*** Opening Dataset records ***
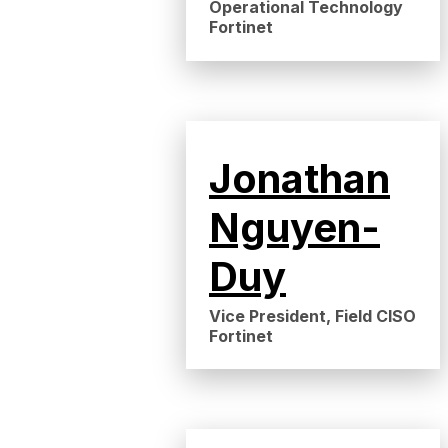
Operational Technology
Fortinet
Jonathan
Nguyen-
Duy
Vice President, Field CISO
Fortinet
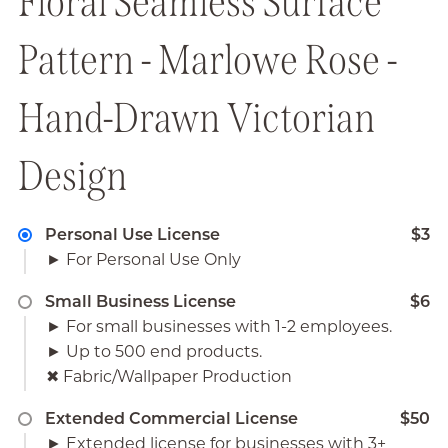
Floral Seamless Surface
Pattern - Marlowe Rose -
Hand-Drawn Victorian
Design
Personal Use License
$3
► For Personal Use Only
Small Business License
$6
► For small businesses with 1-2 employees.
► Up to 500 end products.
✖︎ Fabric/Wallpaper Production
Extended Commercial License
$50
► Extended license for businesses with 3+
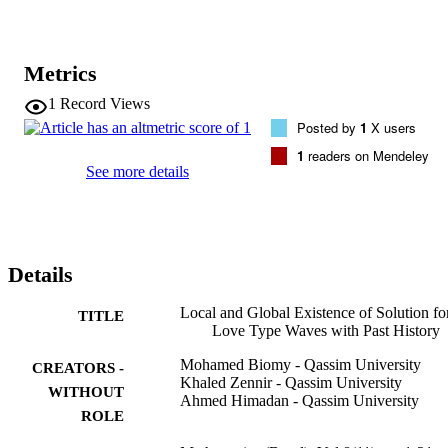
Metrics
1
Record Views
Posted by
1
X users
1
readers on Mendeley
See more details
Details
Local and Global Existence of Solution fo
TITLE
Love Type Waves with Past History
Mohamed Biomy - Qassim University
CREATORS -
Khaled Zennir - Qassim University
WITHOUT
Ahmed Himadan - Qassim University
ROLE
*** Closing Dataset records ***
• **Problem description**
Reproduce each entry word for word and cut the images.

• **Answer to this exercise**
Operational Technology
Fortinet
Jonathan
Nguyen-
Duy
Vice President, Field CISO
Fortinet
Floral Seamless Surface
Pattern - Marlowe Rose -
Hand-Drawn Victorian
Design
Personal Use License
$3
► For Personal Use Only
Small Business License
$6
► For small businesses with 1-2 employees.
► Up to 500 end products.
✖︎ Fabric/Wallpaper Production
Extended Commercial License
$50
► Extended license for businesses with 3+
Metrics
1
Record Views
Posted by
1
X users
1
readers on Mendeley
See more details
Details
Local and Global Existence of Solution fo
TITLE
Love Type Waves with Past History
Mohamed Biomy - Qassim University
CREATORS -
Khaled Zennir - Qassim University
WITHOUT
Ahmed Himadan - Qassim University
ROLE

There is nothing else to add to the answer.